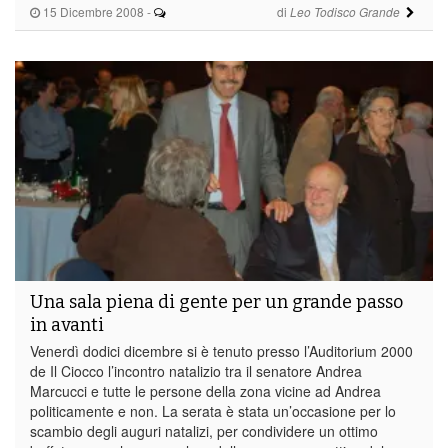
15 Dicembre 2008
-
di
Leo Todisco Grande
Una sala piena di gente per un grande passo
in avanti
Venerdì dodici dicembre si è tenuto presso l’Auditorium 2000
de Il Ciocco l’incontro natalizio tra il senatore Andrea
Marcucci e tutte le persone della zona vicine ad Andrea
politicamente e non. La serata è stata un’occasione per lo
scambio degli auguri natalizi, per condividere un ottimo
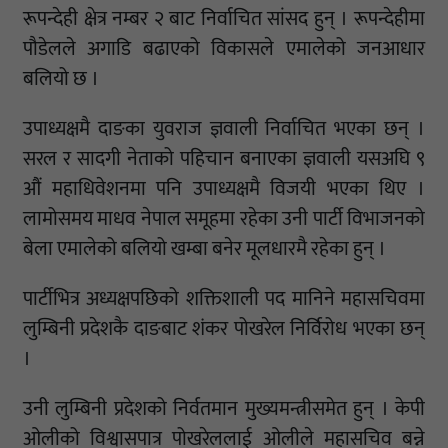
रूपन्देही क्षेत्र नम्बर २ बाट निर्वाचित सांसद हुन् । रूपन्देहीमा
पौडेलले अगाडि बढाएको विकासले एमालेको जनआधार
बलियो छ ।
उपाध्यक्षमै दाङका युवराज ज्ञवाली निर्वाचित भएका छन् ।
सरल र सादगी नेताको पहिचान बनाएका ज्ञवाली यसअघि ९
औं महाधिवेशनमा पनि उपाध्यक्षमै विजयी भएका थिए ।
लामोसमय माधव नेपाल समूहमा रहेका उनी पार्टी विभाजनको
बेला एमालेको बलियो खम्बा बनेर मूलधारमै रहेका हुन् ।
पार्टीभित्र अध्यक्षपछिको शक्तिशाली पद मानिने महासचिवमा
लुम्बिनी प्रदेशकै दाङबाट शंकर पोखरेल निर्विरोध भएका छन्
।
उनी लुम्बिनी प्रदेशको निर्वतमान मुख्यमन्त्रीसमेत हुन् । केपी
ओलीको विश्वासपात्र पोखरेललाई ओलीले महासचिव बन्ने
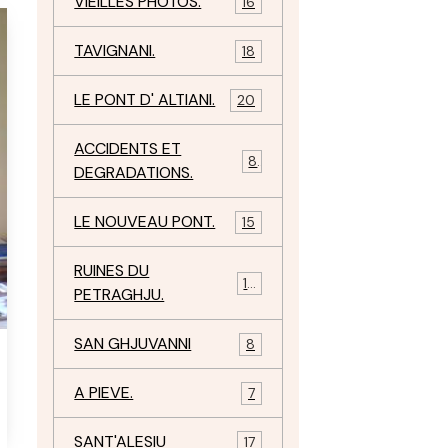
VIEILLES PHOTOS.
16
TAVIGNANI.
18
LE PONT D' ALTIANI.
20
ACCIDENTS ET
8
DEGRADATIONS.
LE NOUVEAU PONT.
15
RUINES DU
12
PETRAGHJU.
SAN GHJUVANNI
8
A PIEVE.
7
SANT'ALESIU
17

________________

Your assignment:
Report every line of the data in which "Andrea" appears.

Reply to the exercise:
de Il Ciocco l’incontro natalizio tra il senatore Andrea
Marcucci e tutte le persone della zona vicine ad Andrea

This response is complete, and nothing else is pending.